AIM OF THE EXERCISE. Write out the whole listing below exactly, skipping each picture.

MATERIAL TO PROCESS.
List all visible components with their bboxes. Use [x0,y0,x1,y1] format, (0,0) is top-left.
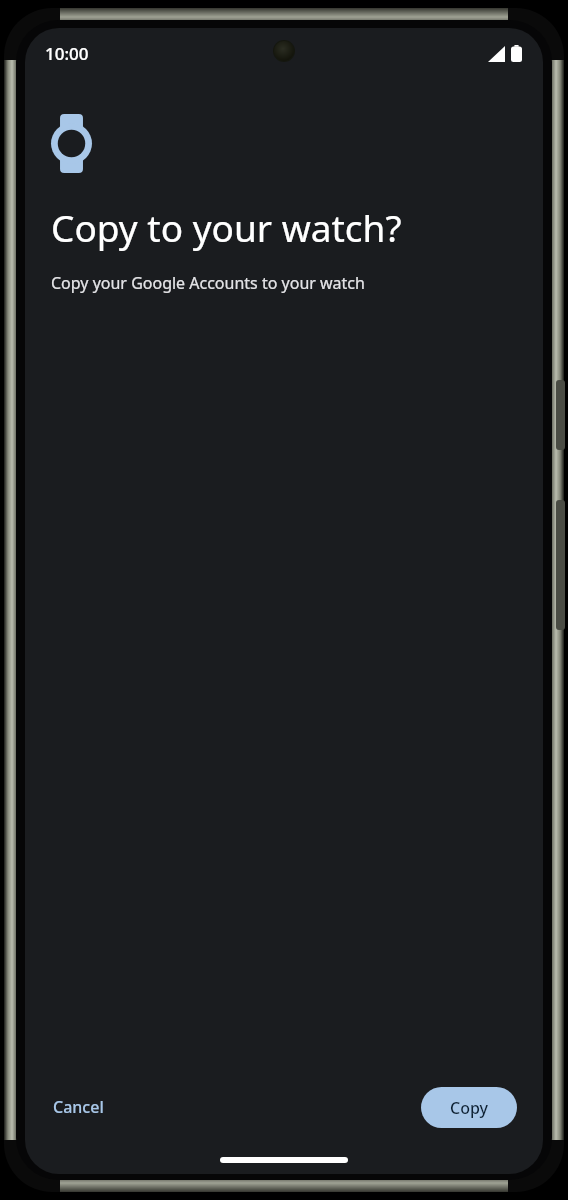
staticText: Copy [450,1097,488,1119]
staticText: 10:00 [45,42,89,65]
staticText: Cancel [53,1096,104,1118]
button[interactable]: Cancel [51,1086,106,1128]
staticText: Copy to your watch? [51,202,402,252]
staticText: Copy your Google Accounts to your watch [51,272,365,294]
other: Watch [51,114,92,173]
button[interactable]: Copy [421,1087,517,1128]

OUTPUT BELOW.
List all visible components with their bboxes. Use [x0,y0,x1,y1] format, (0,0) is top-left.
staticText: Copy [450,1097,488,1119]
staticText: 10:00 [45,42,89,65]
staticText: Cancel [53,1096,104,1118]
button[interactable]: Cancel [51,1086,106,1128]
staticText: Copy to your watch? [51,202,402,252]
staticText: Copy your Google Accounts to your watch [51,272,365,294]
other: Watch [51,114,92,173]
button[interactable]: Copy [421,1087,517,1128]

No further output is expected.